I am reawakening this dormant blog with news from Lake Powell. Pictures will follow when I contrive to steal them from my brother's computer. Quick numbers: 1 houseboat, 4 jet skis, 40 people (including 97 year-old grandma and one Jedi), lots of food.
Lake Powell has been known as great adoration and vexation to my family. We have been going there with all the extendeds since I was little and have had many adventures. This particular year we acquired 1 totaled boat and 1 damaged jet ski (who's repair cost was over $800), But this was hardly surprising, considering our past experiences.
The disastrous trip of '06 had actually 2 totaled ski boats, a missing house boat, 1 ruined rental boat, a jack-knifed trailer, two fragile females--one 1 month old, the other 94, and 1 double-layered raspberry chocolate cake afloat in the melted ice water of a stranded cooler. SO 1 boat and 1 jet ski was hardly a thing to consider.
The first day of this year's Lake Powell trip my aunt accidentally replaced her eye drops with hydrogen peroxide. She did not go blind, but sported a pair of nicely swollen and dripping eye-lids for the rest of the trip. On the way down one of the trip's toddlers slammed his foot in the car door so had to go around the whole time hobbling on a bandaged leg.
Day two one of the jet skis swallowed a rope. All the men in our tribe lifted it up out of the water and dissected it on the beach and removed the offensive strand of nylon. They then put it back together and replaced it on the water. Also, in the evening, one of my cousins did his traditional glow stick dance. This sounds kind of weird/awkward but he tied 2 glow sticks on the ends of strings and spun them around, kind of like fire torches. Turn out the fire and turn on the techno and it's actually quite cool. Afterwards he handed out glow sticks to the little kids.

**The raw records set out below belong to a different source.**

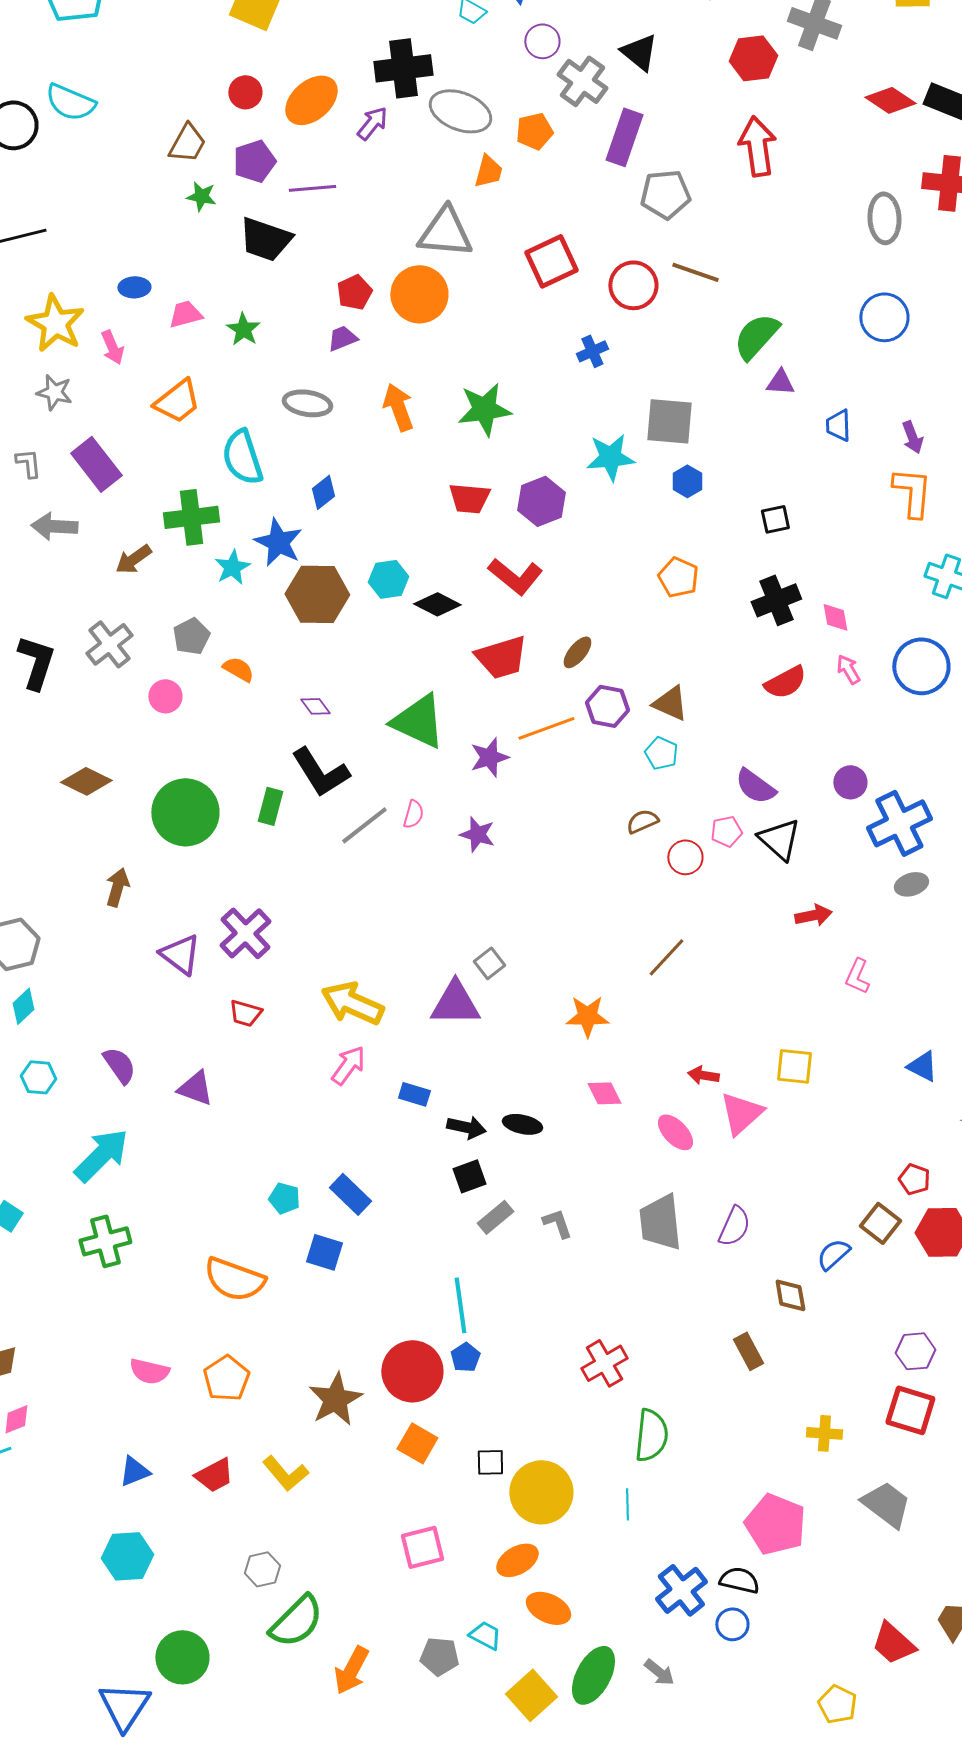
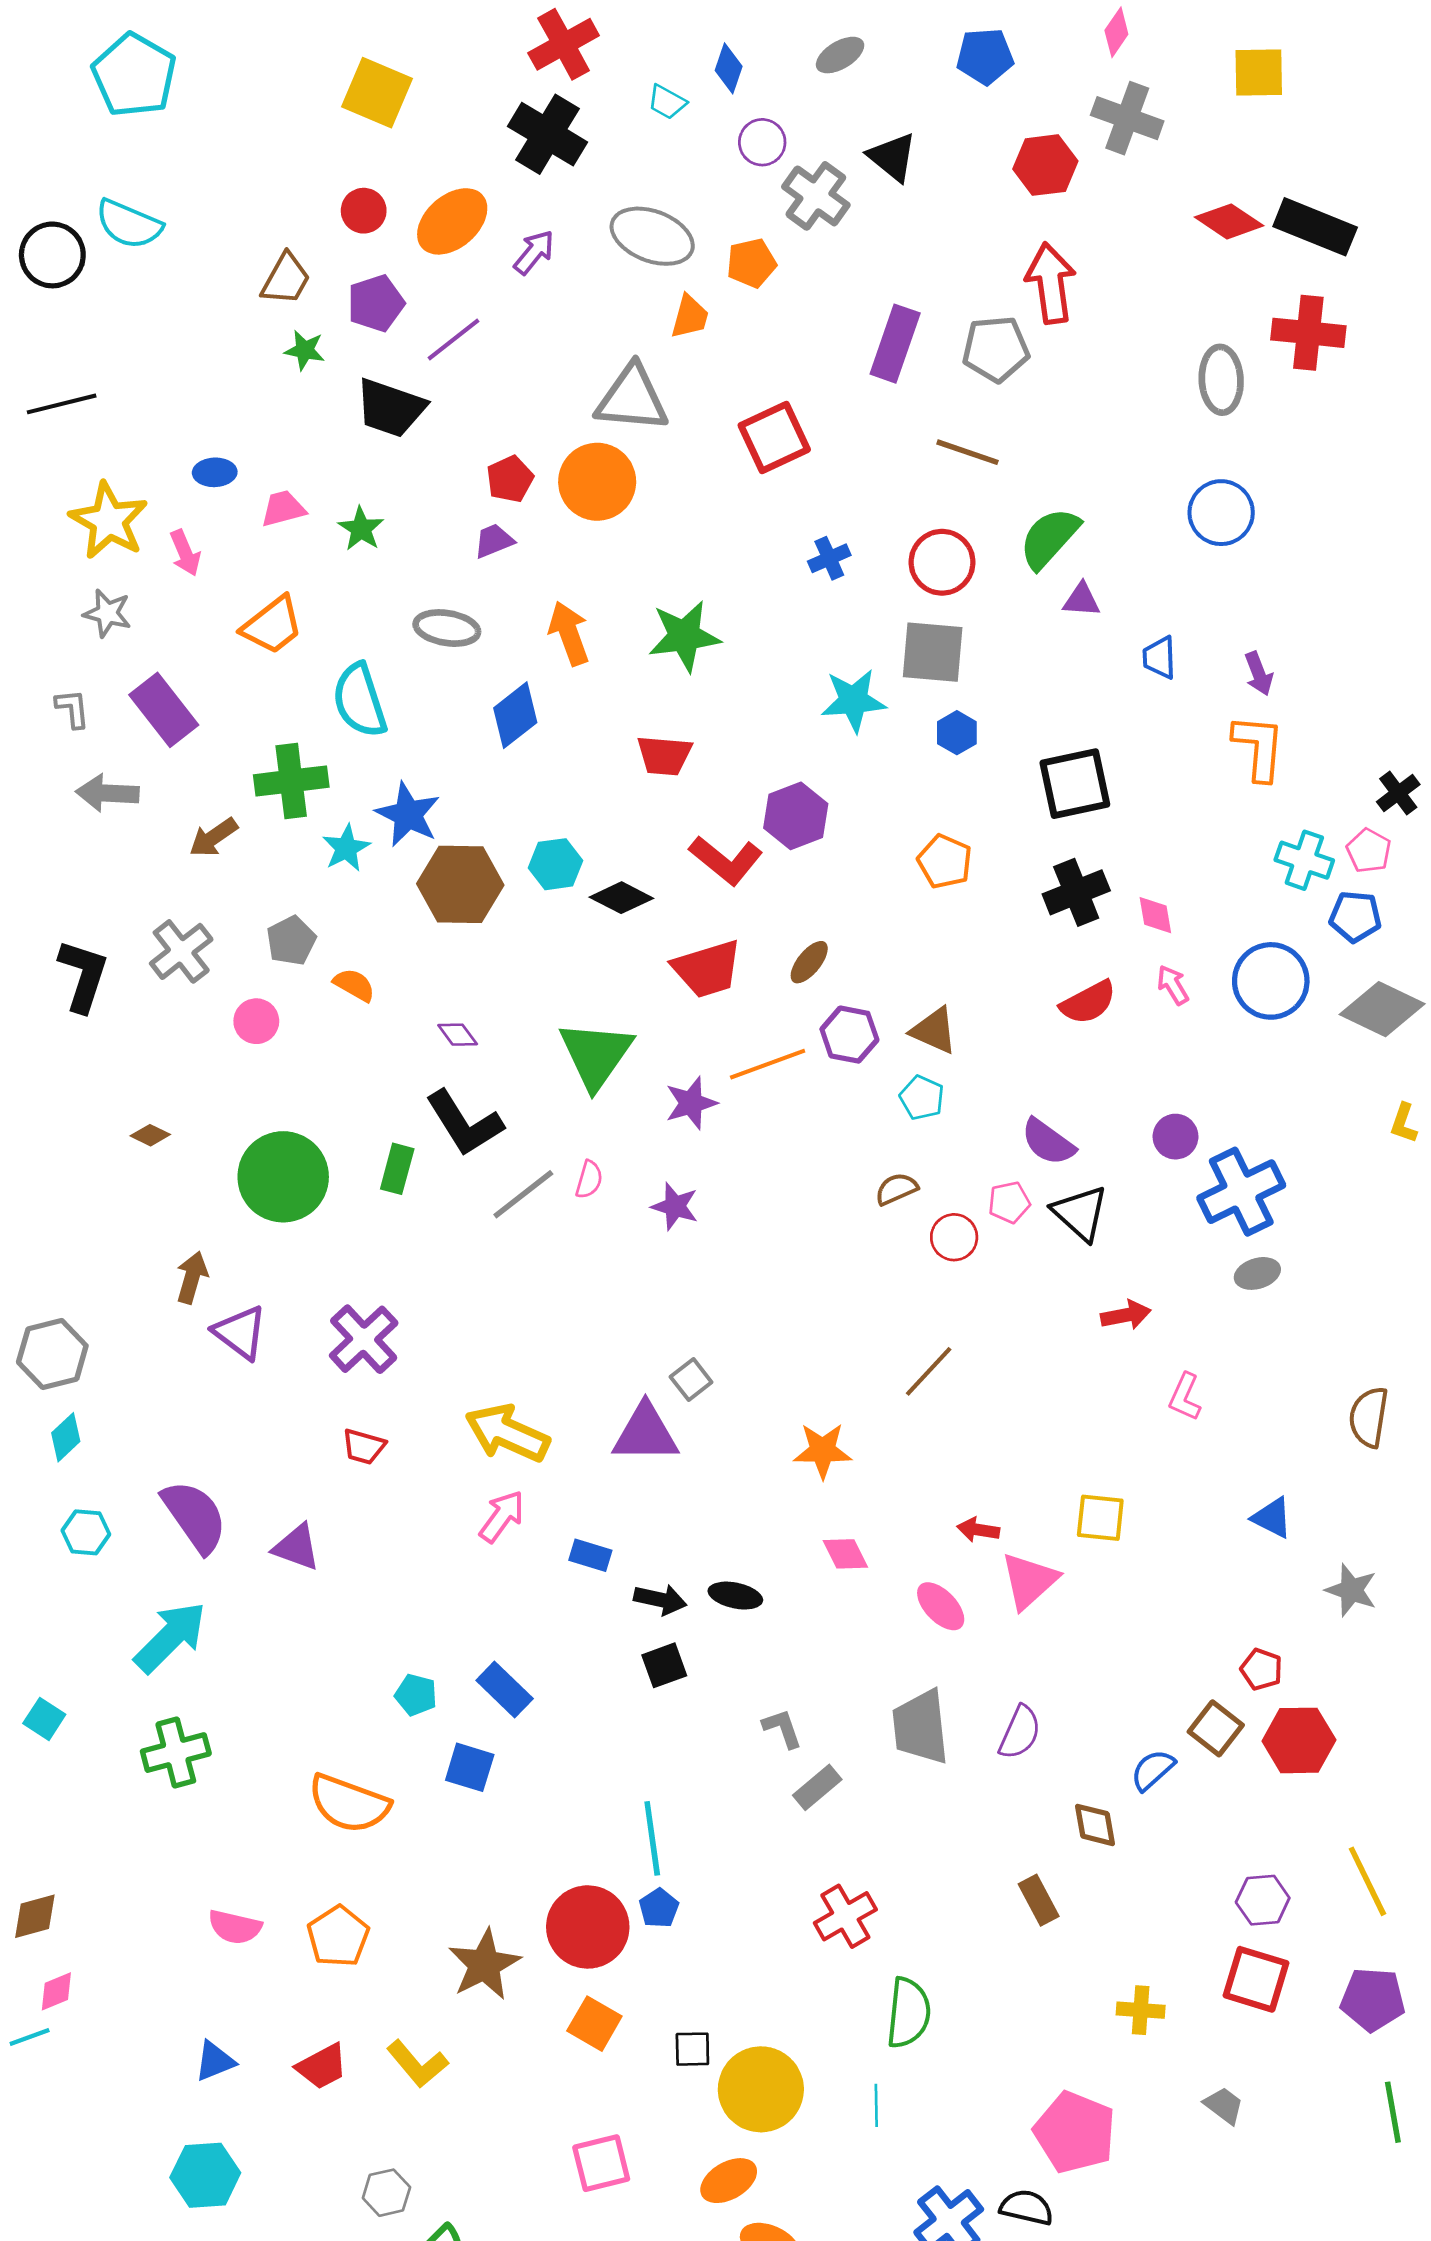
black cross: (403, 68) -> (547, 134), moved, turned 38
purple rectangle: (624, 137) -> (895, 344), moved
purple line: (312, 188) -> (454, 340), turned -33
gray pentagon: (665, 194) -> (996, 349), moved
red circle: (633, 285) -> (942, 562), moved
blue diamond: (323, 492) -> (515, 715), moved, size x1.4
purple hexagon: (541, 501) -> (796, 816), moved
black square: (775, 519) -> (1075, 784), size x1.8
green triangle: (418, 721) -> (596, 1055), turned 40
brown diamond: (86, 781) -> (150, 1135), size x0.6
purple triangle: (180, 954) -> (240, 1333), moved
purple semicircle: (119, 1065) -> (195, 1516), size x1.5
gray rectangle: (495, 1217) -> (817, 1787), moved
gray trapezoid: (886, 1504) -> (1224, 2105), size x0.6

Naturally this creates a problem: badly tied knots with plastic tubes on the end swung around at the greatest possible speed with a whole crowd of people standing around to watch. Luckily no one got pelted with a flying glow stick, but one kid (my brother, actually) started swinging it out of control and the string + glow stick swung down between his legs. He collapsed instantly into the fetal position on the sand, moaning and groaning like a truly injured man. He was a little more cautious in his next approach to the glow sticks.

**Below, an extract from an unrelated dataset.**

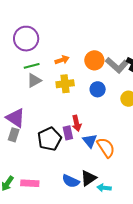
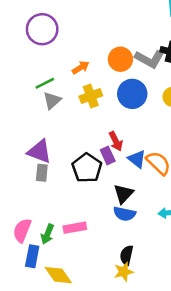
purple circle: (26, 39) -> (42, 29), moved
blue circle: (98, 89) -> (132, 94), size x1.5
black triangle: (88, 178) -> (123, 194), moved

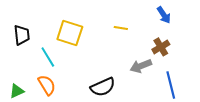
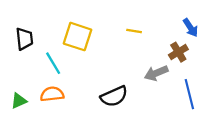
blue arrow: (164, 15) -> (191, 28), moved
orange semicircle: (47, 85) -> (52, 94), turned -65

Day 3: This day one of the jet skis actually swallowed a stick. The whole dissection process happened again, with equal success. One cousin speared a fish. That was exciting. Everyone was so surprised that it actually worked that no one knew what to do about it. The fish ended up dying, I'm sure, due to a large gaping hole in its body. It took a while to get the spear out, first of all because no one wanted to touch it, and second because the fish kept moving.
Day 4: I enjoyed watching young children biff on their face while trying to learn the wakeboard. Put those kids in life jackets and they are haaaardy. Our Jedi told some stories around the camp fire. One of them was about a Chinese boy trying to get to some holy mountain. On the way he met a whole bunch of obstacles, one of which was a leopard. The whole time my mom thought he had been saying leaper. She was just astonished that the kid would through a rock straight into the face of a diseased man, and even more astonished when no one else seemed perturbed. She didn't get it 'til the next day.
Day 5: This day we cleaned up and went home. Naturally it took 3x longer than we had expected. Finally crammed into our car we got a call from an aunt whose car had broken down due to some busted water pipes. We crammed their luggage and people into the remaining cars and left the lemon with a cousin to wait for the new part to come in. On the way home our car overheated once and we got lost 2 or 3 times. But we returned, safe though a little harried.
It's a long story, but I found it amusing.